Elixir memory model question

nikiiv · June 19, 2024, 12:36pm

I am trying to get a list of gotchas for my prototype of an OMS for fun.
Given that Elixir (probably more of a BEAM question of course) is immutable, how does this exactly play within one process.
Lets say I have a struct for Customer and Product. Each one takes approx 10KB of memory
Then we have a struct for Order, that contains both keys for Customer and Product. Lets say with those two properties/fields set to nil an Order would occupy 1KB.
Say we have 1000 Customers and 10000 Products
If we combine each Customer and each Product into an Order, so 1_000_000 orders what is the expectation of the memory used within one process
1M by 21K each or 1M with 1K each plust two references to the 2x1000x10K (customers and products weight before combined into orders).

Given immutability I expect that Order would have reference and only if we mutate a field in the nested structure, we get a new memory allocation.

I expect atoms will be re-used, but lets for the sake of the question assume that no atoms are used in any of the 3 structs.

Technically an OMS (Order Management System) uses a lot of props that are static during the business day and data (say accounts) is changed after order execution which is a multi-step process, so it is important to know what to expect, when some of the props related to orders are re-used among multiple orders.
I can go ETS but… do I really have to?
Any good blog posts or reads on the topic?

Thanks in advance

NobbZ · June 19, 2024, 12:49pm

Struct keys are atoms, so your assumption doesn’t hold.

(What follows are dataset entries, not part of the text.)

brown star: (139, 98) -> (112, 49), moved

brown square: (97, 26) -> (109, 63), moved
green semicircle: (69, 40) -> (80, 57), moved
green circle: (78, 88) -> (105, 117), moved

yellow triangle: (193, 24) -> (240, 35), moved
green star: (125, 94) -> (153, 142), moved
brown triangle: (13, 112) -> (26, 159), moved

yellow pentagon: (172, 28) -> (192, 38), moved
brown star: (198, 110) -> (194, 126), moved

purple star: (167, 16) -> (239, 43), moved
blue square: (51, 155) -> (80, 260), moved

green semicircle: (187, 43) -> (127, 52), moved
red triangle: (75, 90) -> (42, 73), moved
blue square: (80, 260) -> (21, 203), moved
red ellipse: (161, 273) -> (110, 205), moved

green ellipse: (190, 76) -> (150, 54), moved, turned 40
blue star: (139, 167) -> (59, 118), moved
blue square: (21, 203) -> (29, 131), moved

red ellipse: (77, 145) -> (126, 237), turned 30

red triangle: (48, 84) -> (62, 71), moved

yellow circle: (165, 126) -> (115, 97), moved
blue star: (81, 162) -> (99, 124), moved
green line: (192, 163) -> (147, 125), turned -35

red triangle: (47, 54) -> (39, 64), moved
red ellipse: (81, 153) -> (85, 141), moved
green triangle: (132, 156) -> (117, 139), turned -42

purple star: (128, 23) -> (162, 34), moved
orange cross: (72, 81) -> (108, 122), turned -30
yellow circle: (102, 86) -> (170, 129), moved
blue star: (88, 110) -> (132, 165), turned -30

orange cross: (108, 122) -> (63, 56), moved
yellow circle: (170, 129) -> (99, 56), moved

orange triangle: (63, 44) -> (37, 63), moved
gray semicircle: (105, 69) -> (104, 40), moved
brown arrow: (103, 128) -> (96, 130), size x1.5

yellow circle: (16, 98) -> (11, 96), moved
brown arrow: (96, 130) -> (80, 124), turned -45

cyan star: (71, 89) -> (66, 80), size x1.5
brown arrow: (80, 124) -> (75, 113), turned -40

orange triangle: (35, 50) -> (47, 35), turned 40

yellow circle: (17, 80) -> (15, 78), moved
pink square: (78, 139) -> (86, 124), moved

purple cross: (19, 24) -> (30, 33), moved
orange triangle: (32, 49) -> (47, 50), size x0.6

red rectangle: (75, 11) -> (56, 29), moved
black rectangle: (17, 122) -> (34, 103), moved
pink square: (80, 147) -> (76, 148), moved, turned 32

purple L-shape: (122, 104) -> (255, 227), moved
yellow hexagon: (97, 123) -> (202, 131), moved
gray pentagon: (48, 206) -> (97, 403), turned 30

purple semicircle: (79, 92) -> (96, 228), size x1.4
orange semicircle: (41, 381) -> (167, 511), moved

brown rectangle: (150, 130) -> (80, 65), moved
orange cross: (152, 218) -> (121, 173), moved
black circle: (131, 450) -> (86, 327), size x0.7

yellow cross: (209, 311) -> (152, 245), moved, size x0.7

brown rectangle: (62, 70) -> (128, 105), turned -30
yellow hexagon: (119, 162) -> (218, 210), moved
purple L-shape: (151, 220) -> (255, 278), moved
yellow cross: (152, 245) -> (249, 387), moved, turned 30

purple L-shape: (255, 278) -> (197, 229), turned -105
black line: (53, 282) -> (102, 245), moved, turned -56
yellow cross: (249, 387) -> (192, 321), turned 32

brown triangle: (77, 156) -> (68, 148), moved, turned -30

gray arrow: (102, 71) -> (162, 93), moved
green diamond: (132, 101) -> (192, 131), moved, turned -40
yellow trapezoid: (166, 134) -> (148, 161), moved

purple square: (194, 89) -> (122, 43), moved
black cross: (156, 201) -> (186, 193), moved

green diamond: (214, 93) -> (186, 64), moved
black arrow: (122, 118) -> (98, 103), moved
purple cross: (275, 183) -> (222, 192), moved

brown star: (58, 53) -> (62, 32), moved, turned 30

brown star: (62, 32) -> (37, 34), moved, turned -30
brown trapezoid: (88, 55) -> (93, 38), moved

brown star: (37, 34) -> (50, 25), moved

Maps smaller 30ish entries are (internally) implemented as a tuple with a list of keys and a list of values, and some tree for bigger ones. Both variants allow you to share parts of the unchanged data.

So if you have a struct of size X, and “change” only one keys value, then you will have to copy the structs keys and value “pointers” and set the one changed value pointer to point at the new value. Allowing you to reuse all the actual keys and unchanged values.

nikiiv · June 19, 2024, 1:19pm

It’s not the keys, it is the value of those keys that I am assuming aren’t atoms and the assumption is for the sake of understanding where data will be shared until modified (IOW copy on write). Can’t change keys in a struct, just the value

benwilson512 · June 19, 2024, 1:37pm

Why guess when you can measure!

Check out :erts_debug.size to get the size (I think in words) of a given term.

NobbZ · June 19, 2024, 1:59pm

That will show (roughly) the same values for the original and the “mutated” structs, as it does not take into account that there is shared data.

nikiiv · June 19, 2024, 2:14pm

    {:ok, file} = File.read("/Users/...../memory_playground/java_error_in_idea_44801.log")
    z = %{content: file}
    l = []
    l = for _cnt <- 1..1_000_000, do: [z |[l]]
    IO.puts(:erts_debug.size(l))

It takes 10 min and it is still computing the word size…
Is it possible that it counts something that has already been accounted for if it is traversing the structure

nikiiv · June 19, 2024, 2:30pm

Reading a 4MB pdf (Adopting Elixir.pdf) and adding it in a map with 1 key and then adding that map 100 times to a list
The size of the file is 3.8MB, after that using :erlang.memory(:total) ended up eating 6MB of memory… An overhead of 2MB for 100 copies
So I guess until a change is made, the values are passed by reference…

Still can use some good blog posts about the topic…

LostKobrakai · June 19, 2024, 2:32pm

How much of your data is binary data >64 bytes? Such binaries are put on a shared heap and reference counted instead of having multiple copies around.

For everything else Memory Usage — Erlang System Documentation v27.0 and :erts_debug.size are your friend.

rvnash · June 20, 2024, 4:36pm

My first question is what you mean by “reference”. There are no references in Elixir. There are only the data themselves.

Secondly, when a data structure, like a map here is modified, the underlying BEAM does not make a complete copy of the whole structure, although it appears to at the Elixir level abstraction. It’s actually some pretty clever data structure manipulation that can maintain mostly a limited memory impact.

I’ve found some clues to how this all works here. But to be honest, at the programming abstraction, I don’t know how to predict how it will perform.